» **Exercise brief**
For the records below, reproduce exactly the line that contains "Azonnal letölthető" and all subsequent lines, with nothing left out and nothing added.

» **Dataset entries**

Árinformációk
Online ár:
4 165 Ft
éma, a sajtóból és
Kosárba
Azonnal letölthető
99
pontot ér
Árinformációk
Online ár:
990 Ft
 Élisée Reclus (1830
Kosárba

» **Output**
Azonnal letölthető
99
pontot ér
Árinformációk
Online ár:
990 Ft
 Élisée Reclus (1830
Kosárba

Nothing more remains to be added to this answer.